Recursive neural networks
Although similarly named to recurrent neural nets, recursive neural networks work in a fundamentally different way. Popularized by Stanford researcher Richard Socher, these models take a tree-based representation of an input text and create a vectorized representation for each node in the tree. Typically, the sentence’s parse tree is used. As a sentence is read in, it is parsed on the fly and the model generates a sentiment prediction for each element of the tree. This gives a very interpretable result in the sense that a piece of text’s overall sentiment can be broken down by the sentiments of its constituent phrases and their relative weightings. The SPINN model from Stanford is another example of a neural network that takes this approach.

Multi-task learning
Another promising approach that has emerged recently in NLP is that of multi-task learning. Within this paradigm, a single model is trained jointly across multiple tasks with the goal of achieving state-of-the-art accuracy in as many domains as possible. The idea here is that a model’s performance on task x can be bolstered by its knowledge of related tasks y and z, along with their associated data. Being able to access a shared memory and set of weights across tasks allows for new state-of-the-art accuracies to be reached. Two popular MTL models that have achieved high performance on sentiment analysis tasks are the Dynamic Memory Network and the Neural Semantic Encoder.

Sentiment analysis and unsupervised models

One encouraging aspect of the sentiment analysis task is that it seems to be quite approachable even for unsupervised models that are trained without any labeled sentiment data, only unlabeled text. The key to training unsupervised models with high accuracy is using huge volumes of data.

One model developed by OpenAI trains on 82 million Amazon reviews that it takes over a month to process! It uses an advanced RNN architecture called a multiplicative LSTM to continually predict the next character in a sequence. In this way, the model learns not only token-level information, but also subword features, such as prefixes and suffixes. Ultimately, it incorporates some supervision into the model, but it is able to acquire the same or better accuracy as other state-of-the-art models with 30-100x less labeled data. It also uncovers a single sentiment “neuron” (or feature) in the model, which turns out to be predictive of the sentiment of a piece of text.

Moving from sentiment to a nuanced spectrum of emotion

Sometimes simply understanding just the sentiment of text is not enough. For acquiring actionable business insights, it can be necessary to tease out further nuances in the emotion that the text conveys.
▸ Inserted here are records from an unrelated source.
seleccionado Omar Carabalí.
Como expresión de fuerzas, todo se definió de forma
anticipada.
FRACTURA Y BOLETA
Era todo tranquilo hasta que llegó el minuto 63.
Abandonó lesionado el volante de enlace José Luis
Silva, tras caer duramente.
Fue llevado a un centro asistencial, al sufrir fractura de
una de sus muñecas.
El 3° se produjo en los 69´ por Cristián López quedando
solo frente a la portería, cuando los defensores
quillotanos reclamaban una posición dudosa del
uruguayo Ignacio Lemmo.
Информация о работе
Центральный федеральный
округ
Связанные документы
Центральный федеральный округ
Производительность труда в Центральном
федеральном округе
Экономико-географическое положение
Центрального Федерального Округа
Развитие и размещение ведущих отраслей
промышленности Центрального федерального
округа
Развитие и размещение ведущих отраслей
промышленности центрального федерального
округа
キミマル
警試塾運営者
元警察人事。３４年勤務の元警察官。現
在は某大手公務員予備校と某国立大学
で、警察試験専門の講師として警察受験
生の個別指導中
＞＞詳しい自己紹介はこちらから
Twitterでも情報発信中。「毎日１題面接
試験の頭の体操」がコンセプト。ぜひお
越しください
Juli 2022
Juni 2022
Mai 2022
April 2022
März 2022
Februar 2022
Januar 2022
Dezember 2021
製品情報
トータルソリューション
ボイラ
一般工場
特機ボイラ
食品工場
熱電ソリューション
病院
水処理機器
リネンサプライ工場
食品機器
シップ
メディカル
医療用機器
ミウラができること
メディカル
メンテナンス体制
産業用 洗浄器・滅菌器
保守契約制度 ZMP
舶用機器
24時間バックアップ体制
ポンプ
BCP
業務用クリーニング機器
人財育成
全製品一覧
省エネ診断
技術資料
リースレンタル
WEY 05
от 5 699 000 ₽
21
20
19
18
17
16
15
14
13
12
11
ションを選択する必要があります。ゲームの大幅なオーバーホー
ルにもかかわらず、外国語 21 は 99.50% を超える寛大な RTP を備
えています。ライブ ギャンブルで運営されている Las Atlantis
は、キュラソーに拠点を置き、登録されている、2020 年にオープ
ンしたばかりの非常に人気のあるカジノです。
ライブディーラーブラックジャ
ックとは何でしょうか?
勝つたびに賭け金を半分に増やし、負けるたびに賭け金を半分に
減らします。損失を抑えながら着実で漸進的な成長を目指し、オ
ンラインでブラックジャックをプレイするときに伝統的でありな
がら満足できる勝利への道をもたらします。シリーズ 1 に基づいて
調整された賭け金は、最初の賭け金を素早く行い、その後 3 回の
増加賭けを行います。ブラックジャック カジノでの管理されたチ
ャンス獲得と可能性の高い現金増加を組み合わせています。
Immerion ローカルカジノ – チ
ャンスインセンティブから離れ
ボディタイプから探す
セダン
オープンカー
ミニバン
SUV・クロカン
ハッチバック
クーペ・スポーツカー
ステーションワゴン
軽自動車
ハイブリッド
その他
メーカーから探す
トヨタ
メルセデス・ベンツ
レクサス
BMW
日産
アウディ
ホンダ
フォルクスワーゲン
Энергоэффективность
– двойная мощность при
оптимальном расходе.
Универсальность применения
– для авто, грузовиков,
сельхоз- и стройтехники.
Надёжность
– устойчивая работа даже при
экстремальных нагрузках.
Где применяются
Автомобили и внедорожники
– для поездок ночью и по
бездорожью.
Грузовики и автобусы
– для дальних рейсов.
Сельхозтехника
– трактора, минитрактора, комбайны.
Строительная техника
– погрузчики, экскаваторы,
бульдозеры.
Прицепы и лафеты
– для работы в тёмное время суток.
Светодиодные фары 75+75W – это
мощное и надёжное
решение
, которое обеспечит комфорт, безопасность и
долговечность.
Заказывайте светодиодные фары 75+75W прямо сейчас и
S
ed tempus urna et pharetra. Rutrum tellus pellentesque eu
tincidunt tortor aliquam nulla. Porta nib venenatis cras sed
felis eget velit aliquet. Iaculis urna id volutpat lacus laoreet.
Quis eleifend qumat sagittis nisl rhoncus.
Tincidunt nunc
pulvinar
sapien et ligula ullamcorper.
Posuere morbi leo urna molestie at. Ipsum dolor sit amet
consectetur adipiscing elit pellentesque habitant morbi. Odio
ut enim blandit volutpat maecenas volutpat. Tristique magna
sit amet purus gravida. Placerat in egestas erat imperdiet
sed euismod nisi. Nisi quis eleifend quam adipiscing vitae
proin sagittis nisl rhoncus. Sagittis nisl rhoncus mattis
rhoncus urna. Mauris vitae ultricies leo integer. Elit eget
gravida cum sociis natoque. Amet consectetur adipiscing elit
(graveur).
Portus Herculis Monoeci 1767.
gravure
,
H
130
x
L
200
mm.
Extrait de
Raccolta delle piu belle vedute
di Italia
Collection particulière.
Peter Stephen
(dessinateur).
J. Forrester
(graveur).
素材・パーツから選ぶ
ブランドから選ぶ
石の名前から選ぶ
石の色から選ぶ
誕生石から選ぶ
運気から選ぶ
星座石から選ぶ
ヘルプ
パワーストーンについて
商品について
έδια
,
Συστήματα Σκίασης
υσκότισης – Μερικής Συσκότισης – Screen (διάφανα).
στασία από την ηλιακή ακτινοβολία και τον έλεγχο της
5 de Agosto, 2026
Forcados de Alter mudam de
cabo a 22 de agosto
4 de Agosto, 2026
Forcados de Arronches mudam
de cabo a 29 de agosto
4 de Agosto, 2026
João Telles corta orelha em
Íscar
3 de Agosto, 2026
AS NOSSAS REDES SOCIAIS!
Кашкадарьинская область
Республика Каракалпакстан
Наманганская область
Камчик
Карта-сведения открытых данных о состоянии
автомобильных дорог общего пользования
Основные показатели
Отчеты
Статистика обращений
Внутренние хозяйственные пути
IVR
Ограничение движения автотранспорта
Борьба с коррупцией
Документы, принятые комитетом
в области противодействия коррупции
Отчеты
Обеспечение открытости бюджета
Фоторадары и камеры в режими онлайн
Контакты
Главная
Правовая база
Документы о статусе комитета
A text having negative sentiment might be expressing any of anger, sadness, grief, fear, or disgust. Likewise, a text having positive sentiment could be communicating any of happiness, joy, surprise, satisfaction, or excitement. Obviously, there’s quite a bit of overlap in the way these different emotions are defined, and the differences between them can be quite subtle.

This makes the emotion analysis task much more difficult than that of sentiment analysis, but also much more informative. Luckily, more and more data with human annotations of emotional content is being compiled. Some common datasets include the SemEval 2007 Task 14, EmoBank, WASSA 2017, The Emotion in Text Dataset, and the Affect Dataset. Another approach to gathering even larger quantities of data is to use emojis as a proxy for an emotion label. 🙂

When training on emotion analysis data, any of the aforementioned sentiment analysis models should work well. The only caveat is that they must be adapted to classify inputs into one of n emotional categories rather than a binary positive or negative.